そんな話をしていたら、叔父様達が戻って来た。

「やあ、お待たせしたかな。」
「叔父様。蛙魔獣の卵はどうだった?」

カフェの裏から入って来た叔父様の所に駆け寄って聞いてみた。叔父様は,少しだけ困ったように眉を下げて言った。

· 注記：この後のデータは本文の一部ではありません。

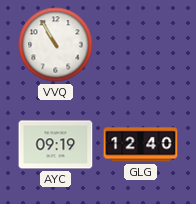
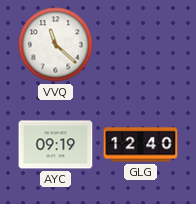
VVQ: 10:55 -> 11:22
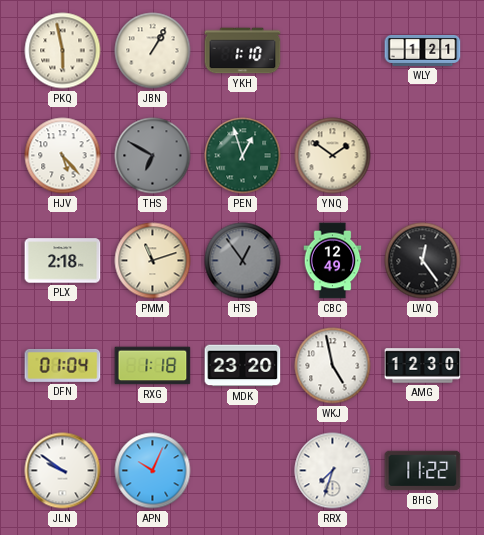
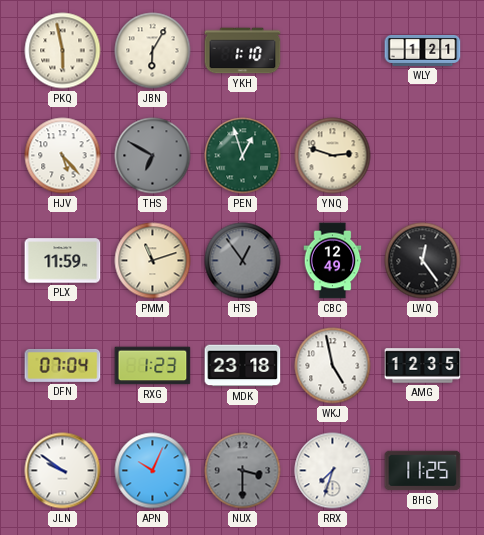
JBN: 1:05 -> 6:05
YNQ: 1:51 -> 2:48
PLX: 2:18 -> 11:59
DFN: 01:04 -> 07:04
RXG: 1:18 -> 1:23
MDK: 23:20 -> 23:18
AMG: 12:30 -> 12:35
NUX: none -> 3:30
BHG: 11:22 -> 11:25
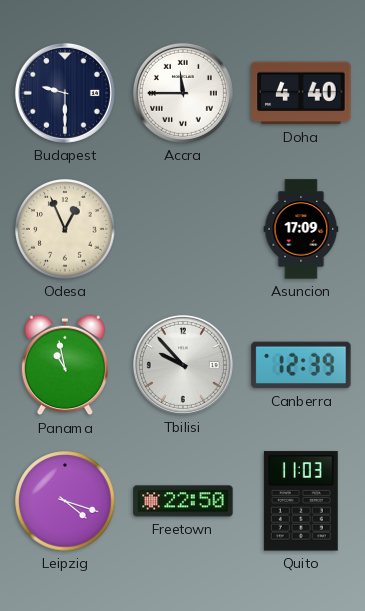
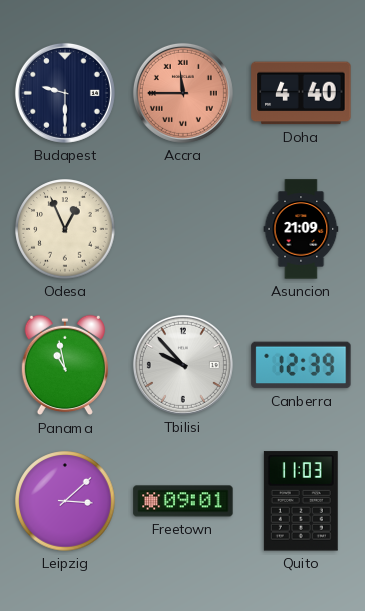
Accra dial: white -> salmon
Asuncion: 17:09 -> 21:09
Leipzig: 4:18 -> 3:08
Freetown: 22:50 -> 09:01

「用水路には卵は見当たらなかったよ。用水路に繋がっている川に流れて行ってしまったようだね。」
「孵化してない?」
「それはわからない。でも、まあ大丈夫だよ。」

叔父様はポンポンと僕の頭を撫でて微笑んだ。

「村の中は念の為に騎士が警備にあたるし、村の外については冒険者ギルドに情報を流しておけば問題ないから。」

蛙魔獣は、危険と言えば危険ではあるけど、強さとしては角狼よりは弱いらしい。
心配していた村の中での大量発生は今のところはなさそうだ。

蛙魔獣は低い声でゲロゲロと鳴くらしいので、もし声が聞こえたらすぐに知らせるようにって言われたよ。

「蛙魔獣かぁ。天敵を用意しておくのはどう?」
「蛙の天敵って何?」
「蛇じゃない?」
「レイクサーペント?」
「ダメじゃん。大騒ぎになっちゃう。」

魔獣が近くに居ないってわかっているから、冗談も言い合えるけど、用水路から蛙魔獣が飛び出て来たときは、本当に一瞬の出来事だったから怖いよね。
孵化したオタマジャクシ魔獣が実は用水路に隠れていて、油断したところを飛びかかられたりしたら本当に大変だ。オタマジャクシ魔獣の状態で飛びかかるのかどうかもわからないんだけど。
用水路は念の為接近禁止になった。

用水路の捜索を待っている間にお昼近くになっていたので、カフェでお昼を食べる事になった。
ちょうどカフェに色々な食材が入荷したばかりなんだって。

鶏と野菜のローストと野菜たっぷりのスープ。それと焼きたてのパンとチーズ。チーズは溶かしてパンにダラーっとかけてある。美味しい。

美味しくて夢中で食べていたら、ふと、叔父様がカフェのマスターと何かしゃべっているのが見えた。あ、そうだった。このカフェってエルスト商会経営なんだった。
もしかして食材を運んで来たのは叔父様達なのかな。

叔父様としても、エルスト商会経営のカフェ裏に蛙魔獣が出没するとかの事態は避けたいんだろうなぁ。